It makes me sad to think of the long hours and many years I wasted in those institutions, with so little to show for it. I was lucky to have a father and a mother who encouraged me to learn whatever I found interesting and who struggled, given their modest means, to get me the resources I needed to learn. Besides my parents, I had the remarkable advantage of two loving and talented aunts who stirred my interest in art and languages. I also had a curious model to emulate, a disorderly, wildly curious elder brother who probed everything and deigned to accept nothing. I learned, almost all on my own, ploddingly, stubbornly, determined to know what I didn’t and find my solitary way, however long and forlorn.
Which is why I must pay tribute to a man no one gave the slightest importance and whom perhaps none remembers. I know he did something special for me and it made a big difference.

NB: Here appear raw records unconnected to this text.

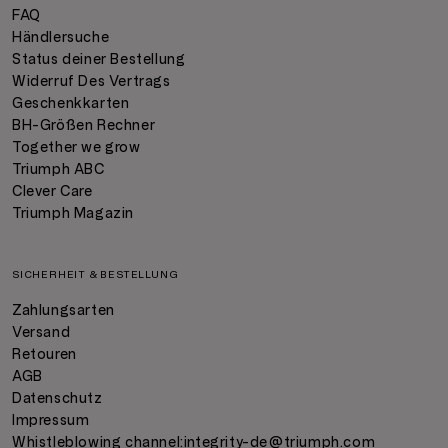
FAQ
Händlersuche
Status deiner Bestellung
Widerruf Des Vertrags
Geschenkkarten
BH-Größen Rechner
Together we grow
Triumph ABC
Clever Care
Triumph Magazin
SICHERHEIT & BESTELLUNG
Zahlungsarten
Versand
Retouren
AGB
Datenschutz
Impressum
Whistleblowing channel:
integrity-de@triumph.com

Father had noticed the poor marks I had received in school for the classical language, Sanskrit, a subject for which most of my classmates had nothing but derision. They saw little point in learning a dead language, something like Latin. Father thought differently.

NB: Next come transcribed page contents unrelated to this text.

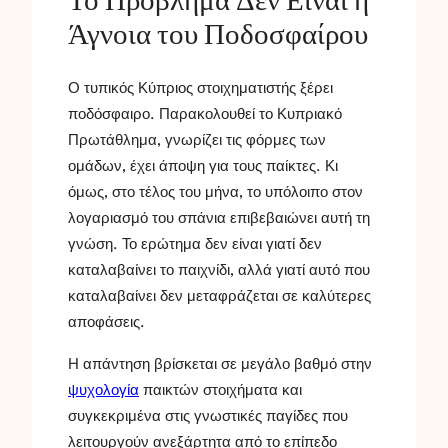
Το Πρόβλημα Δεν Είναι η
Άγνοια του Ποδοσφαίρου
Ο τυπικός Κύπριος στοιχηματιστής ξέρει
ποδόσφαιρο. Παρακολουθεί το Κυπριακό
Πρωτάθλημα, γνωρίζει τις φόρμες των
ομάδων, έχει άποψη για τους παίκτες. Κι
όμως, στο τέλος του μήνα, το υπόλοιπο στον
λογαριασμό του σπάνια επιβεβαιώνει αυτή τη
γνώση. Το ερώτημα δεν είναι γιατί δεν
καταλαβαίνει το παιχνίδι, αλλά γιατί αυτό που
καταλαβαίνει δεν μεταφράζεται σε καλύτερες
αποφάσεις.
Η απάντηση βρίσκεται σε μεγάλο βαθμό στην
ψυχολογία
παικτών στοιχήματα και
συγκεκριμένα στις γνωστικές παγίδες που
λειτουργούν ανεξάρτητα από το επίπεδο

“You seem to do well in languages,” he said, “and there is no reason you should squander the opportunity to learn a new language. You have a choice. You can continue like this and make do with an indifferent grasp of the language. Or you can make an effort and master the language. If you want to learn the language well, I can get you some help and get you started.”
I wasn’t entirely persuaded, but I said, yes, I wanted to learn the language, mostly to please him. A couple of days later father came home with a tall, large-boned man with large glasses and a small, comical Hitler-like moustache. He also had a comically old-fashioned name, Janardan. He taught in some school and had struck friendship with father through a curious incident. Getting down from a public bus, father had stepped on a banana peel and fallen, and Janardan had promptly dropped the bags he was carrying and pulled father up. I wasn’t half as impressed by the story as father was, for it proved his strength and helpfulness more than his skill with languages.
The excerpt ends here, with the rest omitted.